What is the Certificate of Incorporation?
It is the certificate issued by the Registrar of Companies after incorporating a company, which gives the company its legal status and existence.
Why do private companies not need to issue a prospectus?
Private companies are prohibited from raising funds from the general public; they can only invite specific persons to subscribe to shares, so a prospectus is not required.
What is the purpose of feasibility studies in promotion stage?
Feasibility studies examine technical, financial, and economic viability to determine whether an identified business opportunity can be profitably and practically executed.
What is the minimum subscription requirement and when does it apply?
Minimum subscription is the minimum amount of capital that must be subscribed (committed) by the public before a public company can commence business; it does not apply to private companies.
What is the difference between Certificate of Incorporation and Certificate to Commence Business?
Certificate of Incorporation marks the company's legal birth and commencement of incorporation stage, while Certificate to Commence Business marks the company's readiness to start actual business operations after subscription stage is complete.
Name four main functions of a promoter.
The four main functions are: (1) Identification of business opportunity, (2) Feasibility studies (technical, financial, economic), (3) Name approval, and (4) Preparation and filing of legal documents.
Define a promoter according to Section 69 of the Companies Act and state any two functions of a promoter. [2 marks]
State the three-part definition (prospectus naming, control, or Board influence), then name two functions such as business opportunity identification or feasibility studies.
Distinguish between the Memorandum of Association and the Articles of Association with respect to their contents and purpose in company formation. [5 marks]
MoA defines company's external constitution (name, objects, registered office, liability, capital) and is filed with Registrar; AoA contains internal management rules and regulations.

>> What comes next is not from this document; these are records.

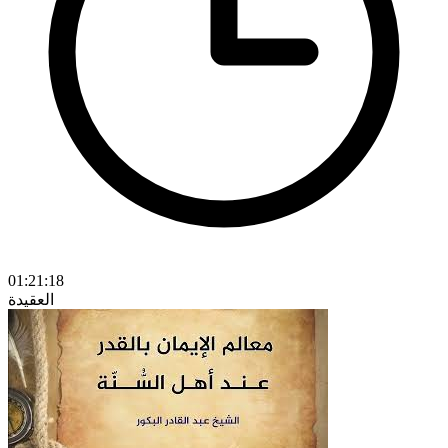
01:21:18
العقيدة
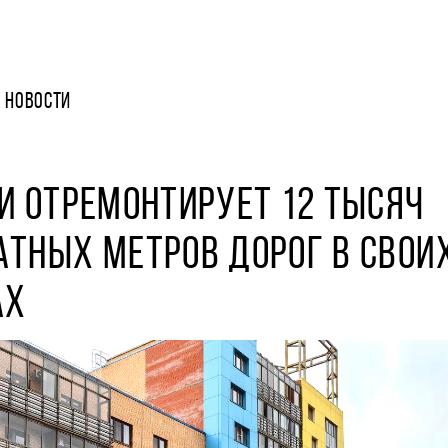
НОВОСТИ
И ОТРЕМОНТИРУЕТ 12 ТЫСЯЧ
ТНЫХ МЕТРОВ ДОРОГ В СВОИХ
АХ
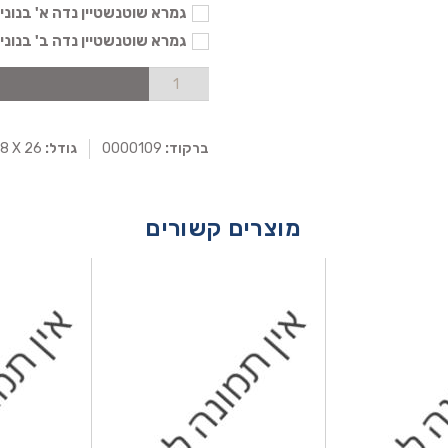
גמרא שוטנשטיין נדה א' בנוני - 104
גמרא שוטנשטיין נדה ב' בנוני - 104
ברקוד:
0000109
גודל:
18 X 26
מוצרים קשורים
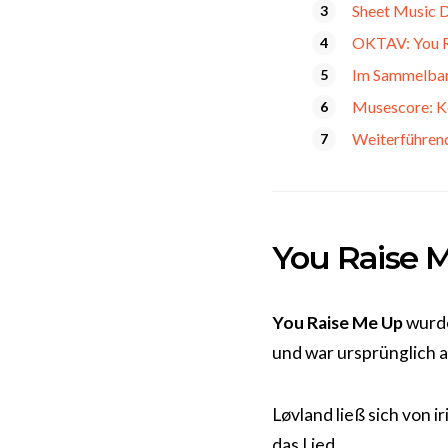
Sheet Music D
OKTAV: You Ra
Im Sammelband
Musescore: K
Weiterführen
You Raise 
You Raise Me Up
wurde
und war ursprünglich a
Løvland ließ sich von 
das Lied.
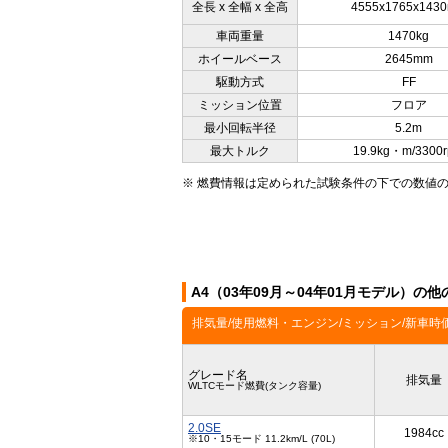
全長 x 全幅 x 全高
4555x1765x143
車両重量
1470kg
ホイールベース
2645mm
駆動方式
FF
ミッション位置
フロア
最小回転半径
5.2m
最大トルク
19.9kg・m/3300
※ 燃費情報は定められた試験条件の下での数値
A4（03年09月～04年01月モデル）の
排気量/使用燃料・エンジン/ミッション/新車時
グレード名
排気量
WLTCモード燃費(タンク容量)
2.0SE
1984cc
※10・15モード 11.2km/L (70L)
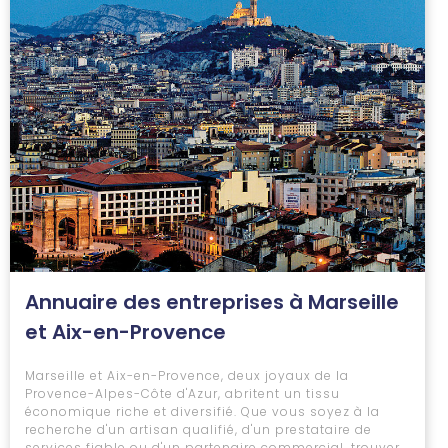
Annuaire des entreprises à Marseille
et Aix-en-Provence
Marseille et Aix-en-Provence, deux joyaux de la
Provence-Alpes-Côte d'Azur, abritent un tissu
économique riche et diversifié. Que vous soyez à la
recherche d'un artisan qualifié, d'un prestataire de
services fiable ou d'un partenaire commercial, trouver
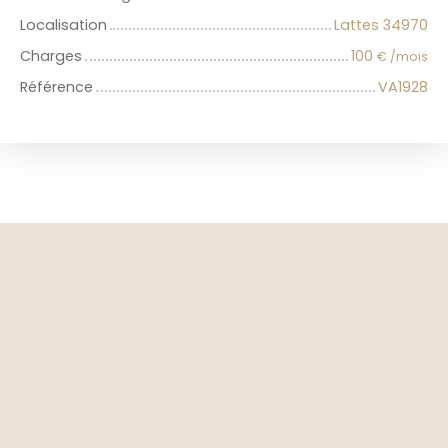
Localisation
Lattes 34970
Charges
100
€ /mois
Référence
VA1928
+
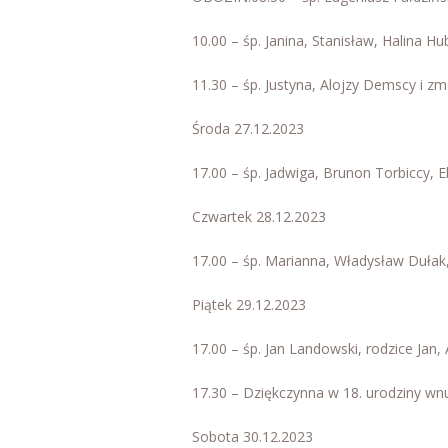
10.00 – śp. Janina, Stanisław, Halina Hu
11.30 – śp. Justyna, Alojzy Demscy i zma
Środa 27.12.2023
17.00 – śp. Jadwiga, Brunon Torbiccy, Elż
Czwartek 28.12.2023
17.00 – śp. Marianna, Władysław Duła
Piątek 29.12.2023
17.00 – śp. Jan Landowski, rodzice Jan,
17.30 – Dziękczynna w 18. urodziny wnu
Sobota 30.12.2023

Provide one example for each document to illustrate the distinction.
Avtar's carburettor company is planning to raise capital through public share offering. Explain why the company must issue a prospectus and complete minimum subscription formality, and state how this differs for a private company in the same industry. Also discuss the role of the Certificate to Commence Business in the formation process. [6 marks]
Explain that public companies raise funds from general public (requiring prospectus and minimum subscription), while private companies cannot. Discuss why private companies are exempt from these formalities. Finally, explain that the Certificate to Commence Business marks the transition from promotion/incorporation stage to actual business operations after subscription stage is completed and minimum capital is verified.